At any time during the period beginning on June 1, 2011 (issue date) and ending on the 90th day following the issue date, the Company has the option to redeem this note and pay the note holder 150% of the unpaid principal and accrued interest. At any time during the period beginning on the 91st day from the issue date and ending on the 180th day following the issue date, the Company has the option to redeem this note and pay the note holder 175% of the unpaid principal and accrued interest. There is no right to repay after the 181th day of issuance.
Pursuant to ASC 815, “Derivatives and Hedging,” the Company recognized the fair value of the embedded conversion feature of $27,056 as a derivative liability, reduced the carrying value of the convertible loan to $5,444 upon the commencement of the conversion period on November 28, 2011. The initial fair value of the derivative liability at November28, 2011 of $27,056 was determined using the Black Scholes option pricing model with a quoted market price of $0.0029, a conversion price of $0.002, expected volatility of 241%, no expected dividends, an expected term of 0.27 year and a risk-free interest rate of 0.03%. The discount on the convertible loan is accreted over the term of the convertible loan.
On December 12, 2011, the Company issued 8,333,333 restricted shares of common stock upon the conversion of the principal amount of $10,000. Before the conversion of the note on December 12, 2011, the Company recorded accretion of $2,037. Upon the conversion of the note, the Company recognized unamortized discount of $7,698 as interestexpense.
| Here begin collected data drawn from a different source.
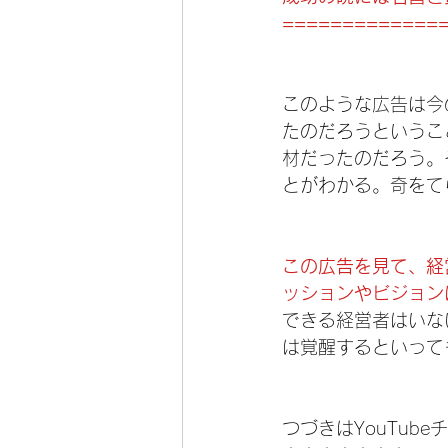
=============
このような広告は今
たのだろうというこ
材だったのだろう。
とがわかる。奇をて
この広告を見て、経
ッションやビジョン
できる経営者はいな
は覚醒するといって
つづきはYouTub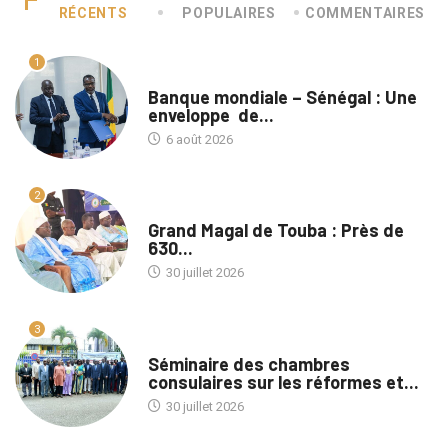
RÉCENTS
POPULAIRES
COMMENTAIRES
1
A LA UNE
Banque mondiale – Sénégal : Une
enveloppe de...
6 août 2026
2
A LA UNE
Grand Magal de Touba : Près de
630...
30 juillet 2026
3
A LA UNE
Séminaire des chambres
consulaires sur les réformes et...
30 juillet 2026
The fair value of the derivative liability at December12, 2011 was $57,269 and $17,621 was reclassified to additional paid-in capital upon the conversion of principal amount of $10,000. The fair value of the derivative liability at December 12, 2011 was determined using the Black Scholes option pricing model with a quoted market price of $0.003, a conversion price of $0.0012, expected volatility of 271%, no expected dividends, an expected term of 0.23 years and a risk-free interest rate of 0.01%.
On December 22, 2011, the Company issued 7,692,308 restricted shares of common stock upon the conversion of the principal amount of $10,000. Before the conversion of the note on December 22, 2011, the Company recorded accretion of $1,384. Upon the conversion of the note, the Company recognized unamortized discount of $7,083 as interest expense. The fair value of the derivative liability at December 22, 2011 was $34,299 and $15,244 was reclassified to additional paid-in capital upon the conversion of principal amount of $10,000. The fair value of the derivative liability at December 22, 2011 was determined using the Black Scholes option pricing model with a quoted market price of $0.0027, a conversion price of $0.0013, expected volatility of 371%, no expected dividends, and expected term of 0.21 years and a risk-free interest rate of 0.01%.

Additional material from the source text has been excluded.